混合正态分布的重要性抽样

Question

How do you compute the mean of a gaussian mixture model via importance sampling? Say i have a model such that there is a 60% chance of being sampled from a N(-1,1) distribution, and a 40% chance of being sampled from a N(2,1/9) distribution. Below is what i have from the standard importance sampling format of g*f(x)/h; but i do not think my function f is correct because I used a summation mix function instead of truly sampling through probability.
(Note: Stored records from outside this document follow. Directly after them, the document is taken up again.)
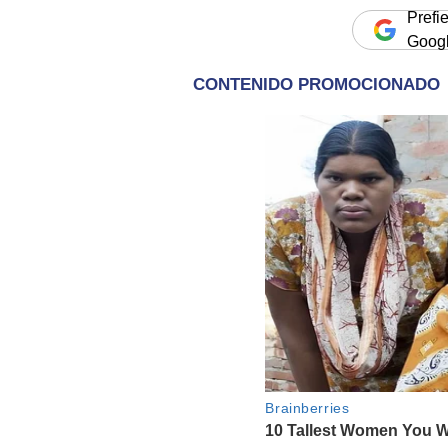
Prefi
Goog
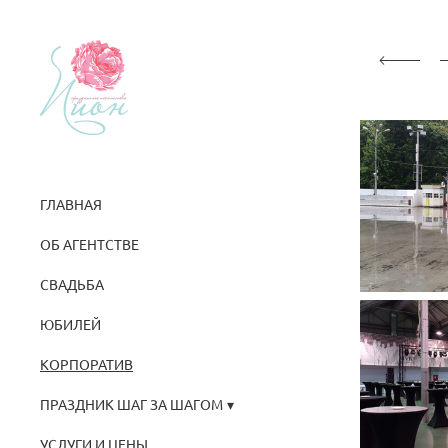
ГЛАВНАЯ
ОБ АГЕНТСТВЕ
СВАДЬБА
ЮБИЛЕЙ
КОРПОРАТИВ
ПРАЗДНИК ШАГ ЗА ШАГОМ
УСЛУГИ И ЦЕНЫ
Is there any suggestion on what I should change? thanks!

set.seed(100)
N = 100
x = rnorm(N,mean=0,sd=0.6) # Sample x samples from the proposal distribution h(x)
h = dnorm(x,mean=0,sd=0.6) # Evaluate h(x)
g = rep(0,N)
g=x


f = function(x) {        # Evaluate f(x)
  f = 0.6*rnorm(x,-1,1)+0.4*rnorm(x,2,1/9)
  return(f)
} 

mean(g*f(x)/h)

Answer 1

For importance sampling, I guess there are several points that you should change in your code:

1. You may need a sufficient large N
2. You should use dnorm , rather than rnorm in your function f

An example is as below:

N = 1e8
X = rnorm(N) # Sample x samples from the proposal distribution h(x)
h = dnorm(X) # Evaluate h(x)


f = function(x) 0.6*dnorm(x,-1,1)+0.4*dnorm(x,2,1/9)      # Evaluate f(x)

mean(X*f(X)/h)
# [1] 0.2002296

As you can see, the theoretical mean of the mixed normal distribution is 0.6*(-1) + 0.4*2 = 0.2 , which is consistent to the result via importance sampling.